• Work to complete: Output the exact lines that start at the one containing "Contact du service de" and continue to the last line of the entries below; do not output pictures.
↓
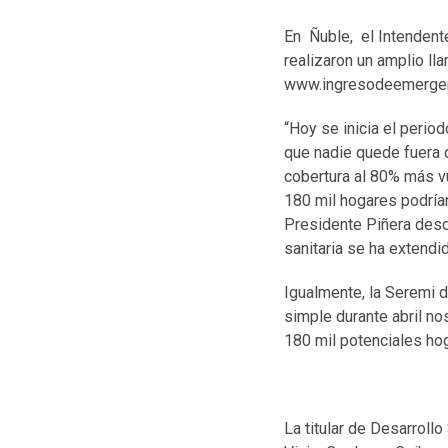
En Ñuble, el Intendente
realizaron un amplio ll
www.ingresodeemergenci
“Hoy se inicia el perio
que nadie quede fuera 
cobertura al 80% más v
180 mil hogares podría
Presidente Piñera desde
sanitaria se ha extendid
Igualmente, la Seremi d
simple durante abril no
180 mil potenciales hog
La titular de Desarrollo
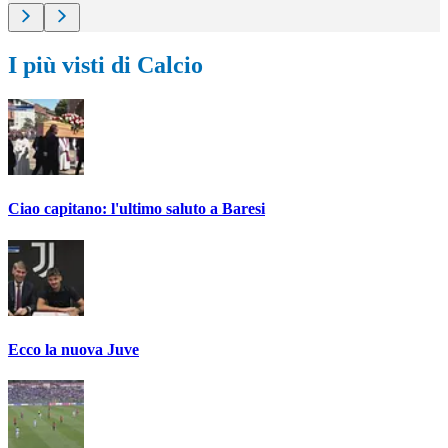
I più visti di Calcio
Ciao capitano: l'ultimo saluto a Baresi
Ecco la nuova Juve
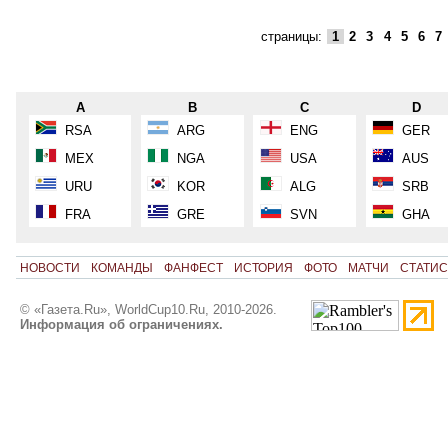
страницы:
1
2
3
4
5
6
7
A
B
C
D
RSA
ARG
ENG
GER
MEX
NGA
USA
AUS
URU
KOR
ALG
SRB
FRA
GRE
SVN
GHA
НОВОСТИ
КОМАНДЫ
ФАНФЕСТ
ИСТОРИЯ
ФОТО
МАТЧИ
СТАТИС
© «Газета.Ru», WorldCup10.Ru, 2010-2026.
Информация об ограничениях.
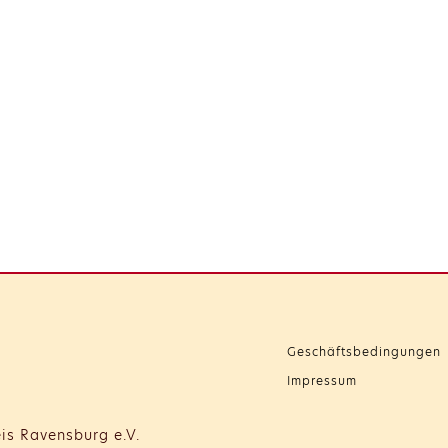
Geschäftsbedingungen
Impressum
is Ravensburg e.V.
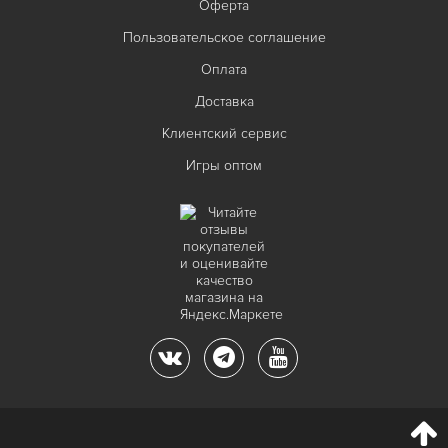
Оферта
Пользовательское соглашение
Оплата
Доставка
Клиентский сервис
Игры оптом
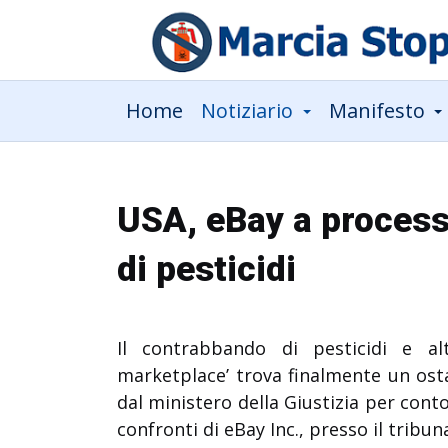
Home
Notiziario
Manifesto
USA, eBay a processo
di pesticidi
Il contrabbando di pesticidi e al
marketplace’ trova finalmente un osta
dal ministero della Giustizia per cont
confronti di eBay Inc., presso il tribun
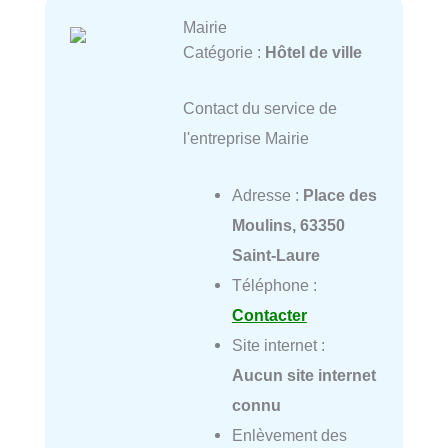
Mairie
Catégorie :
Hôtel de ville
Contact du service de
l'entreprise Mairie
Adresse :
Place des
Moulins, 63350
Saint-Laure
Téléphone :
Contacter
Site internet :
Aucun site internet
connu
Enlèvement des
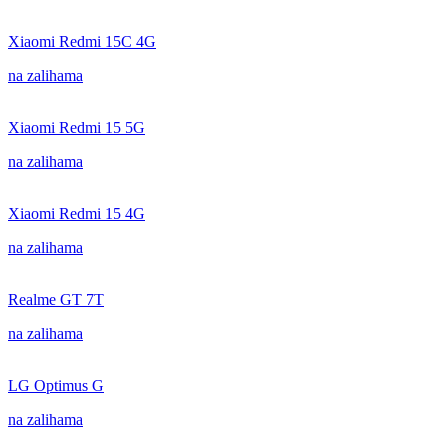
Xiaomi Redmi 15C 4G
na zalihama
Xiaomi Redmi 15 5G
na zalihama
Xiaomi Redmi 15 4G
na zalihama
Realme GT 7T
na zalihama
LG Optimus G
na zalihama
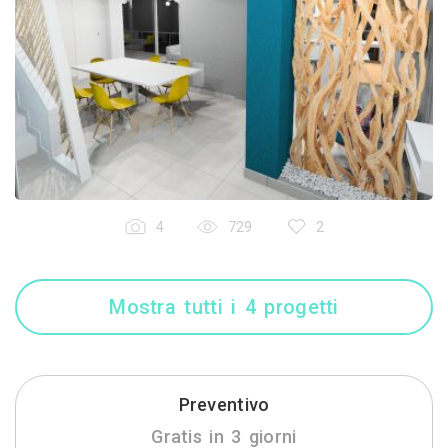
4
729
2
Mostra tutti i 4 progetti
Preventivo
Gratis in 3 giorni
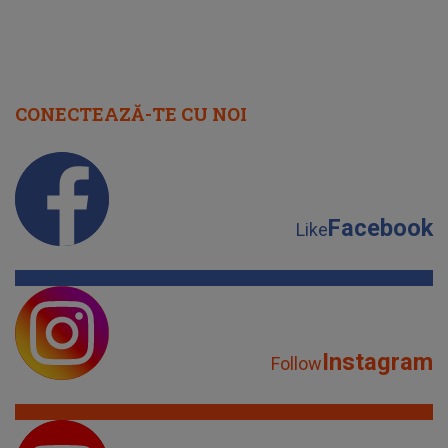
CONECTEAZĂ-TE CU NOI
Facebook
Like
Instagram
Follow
↑
• Result for this exercise:
Contact du service de
l'entreprise Mairie
Adresse :
Place des
Moulins, 63350
Saint-Laure
Téléphone :
Contacter
Site internet :
Aucun site internet
connu
Enlèvement des
Xiaomi Redmi 15C 4G
na zalihama
Xiaomi Redmi 15 5G
na zalihama
Xiaomi Redmi 15 4G
na zalihama
Realme GT 7T
na zalihama
LG Optimus G
na zalihama
4
729
2
Mostra tutti i 4 progetti
Preventivo
Gratis in 3 giorni
CONECTEAZĂ-TE CU NOI
Facebook
Like
Instagram
Follow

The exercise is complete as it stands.